> _Brief_
In the entries below, find the lines that contain the word "proceso" and copy them.

> _Raw data_
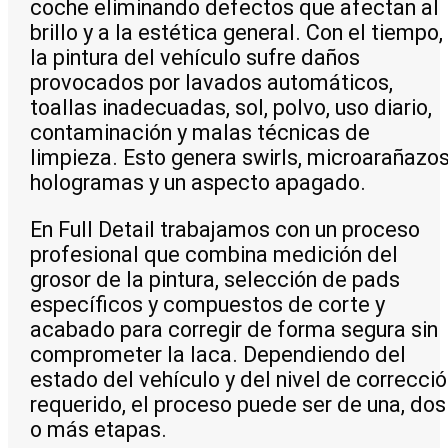
coche eliminando defectos que afectan al
brillo y a la estética general. Con el tiempo,
la pintura del vehículo sufre daños
provocados por lavados automáticos,
toallas inadecuadas, sol, polvo, uso diario,
contaminación y malas técnicas de
limpieza. Esto genera swirls, microarañazos
hologramas y un aspecto apagado.
En Full Detail trabajamos con un proceso
profesional que combina medición del
grosor de la pintura, selección de pads
específicos y compuestos de corte y
acabado para corregir de forma segura sin
comprometer la laca. Dependiendo del
estado del vehículo y del nivel de correcci
requerido, el proceso puede ser de una, dos
o más etapas.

> _Exercise answer_
En Full Detail trabajamos con un proceso
requerido, el proceso puede ser de una, dos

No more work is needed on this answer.